TASK REQUIREMENTS:
Reproduce only the stretch of entries below that begins at the first line and ends at the line holding "この商品はロゴ入れ対応しております。".

Stored dataset items:
○ ○ ○ ○
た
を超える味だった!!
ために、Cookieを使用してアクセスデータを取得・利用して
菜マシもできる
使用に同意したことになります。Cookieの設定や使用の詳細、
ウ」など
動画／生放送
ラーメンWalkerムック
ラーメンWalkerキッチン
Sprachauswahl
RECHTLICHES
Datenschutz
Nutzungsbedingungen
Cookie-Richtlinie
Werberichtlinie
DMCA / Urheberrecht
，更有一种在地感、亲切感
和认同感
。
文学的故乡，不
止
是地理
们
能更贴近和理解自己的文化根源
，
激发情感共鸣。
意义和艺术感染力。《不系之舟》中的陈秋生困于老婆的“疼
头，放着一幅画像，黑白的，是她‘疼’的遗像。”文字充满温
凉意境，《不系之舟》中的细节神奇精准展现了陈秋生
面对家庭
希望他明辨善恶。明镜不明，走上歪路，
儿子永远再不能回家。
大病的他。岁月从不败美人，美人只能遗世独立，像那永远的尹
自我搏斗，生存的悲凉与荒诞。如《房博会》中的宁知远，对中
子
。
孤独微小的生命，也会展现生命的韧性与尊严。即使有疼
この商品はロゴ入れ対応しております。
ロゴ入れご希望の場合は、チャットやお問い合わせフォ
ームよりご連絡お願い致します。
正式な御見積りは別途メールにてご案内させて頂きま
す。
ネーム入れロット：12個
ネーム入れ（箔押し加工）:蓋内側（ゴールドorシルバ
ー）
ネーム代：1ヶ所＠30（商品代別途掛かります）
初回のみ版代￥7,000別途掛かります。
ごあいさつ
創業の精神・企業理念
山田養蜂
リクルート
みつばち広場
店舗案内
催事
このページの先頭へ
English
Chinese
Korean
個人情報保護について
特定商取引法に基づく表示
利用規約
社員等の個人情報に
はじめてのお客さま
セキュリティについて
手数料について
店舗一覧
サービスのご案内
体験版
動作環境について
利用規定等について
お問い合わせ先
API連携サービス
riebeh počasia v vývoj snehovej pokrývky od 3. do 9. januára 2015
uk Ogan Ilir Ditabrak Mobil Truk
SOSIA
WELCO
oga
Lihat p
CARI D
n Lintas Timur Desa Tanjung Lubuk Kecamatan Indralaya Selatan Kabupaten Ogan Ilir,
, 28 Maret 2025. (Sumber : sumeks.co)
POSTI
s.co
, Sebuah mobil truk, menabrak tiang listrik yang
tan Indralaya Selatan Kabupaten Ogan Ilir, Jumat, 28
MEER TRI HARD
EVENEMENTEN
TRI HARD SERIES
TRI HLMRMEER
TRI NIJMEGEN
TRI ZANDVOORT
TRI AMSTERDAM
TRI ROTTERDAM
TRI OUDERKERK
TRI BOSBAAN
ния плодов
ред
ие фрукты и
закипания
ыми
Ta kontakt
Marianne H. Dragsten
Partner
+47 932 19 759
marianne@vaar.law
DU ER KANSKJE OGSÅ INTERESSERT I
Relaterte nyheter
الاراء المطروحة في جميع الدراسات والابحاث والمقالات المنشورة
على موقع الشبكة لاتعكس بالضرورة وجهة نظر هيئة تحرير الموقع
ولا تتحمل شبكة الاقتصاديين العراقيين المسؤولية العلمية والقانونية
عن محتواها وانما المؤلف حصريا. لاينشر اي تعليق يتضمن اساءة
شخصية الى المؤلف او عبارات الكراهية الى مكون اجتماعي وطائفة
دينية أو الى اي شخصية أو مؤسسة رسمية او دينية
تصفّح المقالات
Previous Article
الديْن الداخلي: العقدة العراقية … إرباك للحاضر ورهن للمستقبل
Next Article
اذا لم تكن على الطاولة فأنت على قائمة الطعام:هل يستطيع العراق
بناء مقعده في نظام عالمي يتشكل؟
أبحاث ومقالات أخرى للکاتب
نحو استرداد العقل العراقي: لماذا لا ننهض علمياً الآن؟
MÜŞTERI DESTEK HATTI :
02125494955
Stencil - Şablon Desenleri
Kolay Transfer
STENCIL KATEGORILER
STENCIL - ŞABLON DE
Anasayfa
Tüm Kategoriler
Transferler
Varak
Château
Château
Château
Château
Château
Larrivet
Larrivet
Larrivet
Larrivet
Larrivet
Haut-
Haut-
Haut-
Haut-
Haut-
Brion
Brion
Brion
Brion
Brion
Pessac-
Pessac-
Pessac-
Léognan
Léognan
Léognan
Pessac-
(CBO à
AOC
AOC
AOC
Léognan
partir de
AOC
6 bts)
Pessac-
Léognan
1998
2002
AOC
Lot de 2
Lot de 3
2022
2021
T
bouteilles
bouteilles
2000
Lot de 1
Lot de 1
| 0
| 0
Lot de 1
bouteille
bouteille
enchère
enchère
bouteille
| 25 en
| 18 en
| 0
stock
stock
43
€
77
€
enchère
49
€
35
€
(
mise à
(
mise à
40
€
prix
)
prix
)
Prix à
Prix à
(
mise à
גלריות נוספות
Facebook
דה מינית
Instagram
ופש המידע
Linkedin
○ ○ ○ ○
REPLY:
た
を超える味だった!!
ために、Cookieを使用してアクセスデータを取得・利用して
菜マシもできる
使用に同意したことになります。Cookieの設定や使用の詳細、
ウ」など
動画／生放送
ラーメンWalkerムック
ラーメンWalkerキッチン
Sprachauswahl
RECHTLICHES
Datenschutz
Nutzungsbedingungen
Cookie-Richtlinie
Werberichtlinie
DMCA / Urheberrecht
，更有一种在地感、亲切感
和认同感
。
文学的故乡，不
止
是地理
们
能更贴近和理解自己的文化根源
，
激发情感共鸣。
意义和艺术感染力。《不系之舟》中的陈秋生困于老婆的“疼
头，放着一幅画像，黑白的，是她‘疼’的遗像。”文字充满温
凉意境，《不系之舟》中的细节神奇精准展现了陈秋生
面对家庭
希望他明辨善恶。明镜不明，走上歪路，
儿子永远再不能回家。
大病的他。岁月从不败美人，美人只能遗世独立，像那永远的尹
自我搏斗，生存的悲凉与荒诞。如《房博会》中的宁知远，对中
子
。
孤独微小的生命，也会展现生命的韧性与尊严。即使有疼
この商品はロゴ入れ対応しております。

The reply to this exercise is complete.